#### Task item:
Each line below is to be copied exactly; images do not go into the copy.

#### Excerpted records:
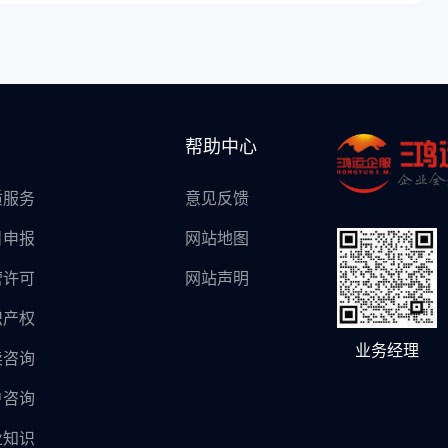
帮助中心
质服务
意见反馈
目申报
网站地图
营许可
网站声明
识产权
业务经理
卖咨询
户咨询
业知识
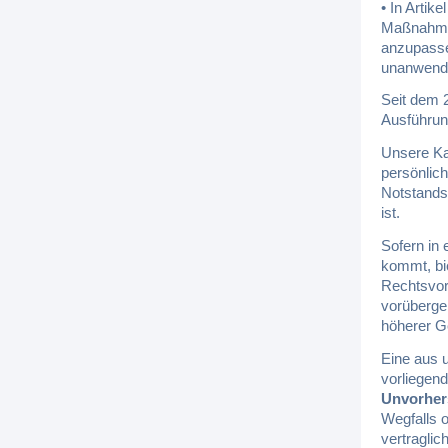
• In Artik
Maßnahmen
anzupasse
unanwendb
Seit dem 
Ausführun
Unsere Kan
persönlic
Notstands
ist.
Sofern in
kommt, bi
Rechtsvors
vorüberge
höherer G
Eine aus u
vorliegen
Unvorher
Wegfalls o
vertragli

#### Solution for this task:
帮助中心
质服务
意见反馈
目申报
网站地图
营许可
网站声明
识产权
业务经理
卖咨询
户咨询
业知识
• In Artik
Maßnahmen
anzupasse
unanwendb
Seit dem 
Ausführun
Unsere Kan
persönlic
Notstands
ist.
Sofern in
kommt, bi
Rechtsvors
vorüberge
höherer G
Eine aus u
vorliegen
Unvorher
Wegfalls o
vertragli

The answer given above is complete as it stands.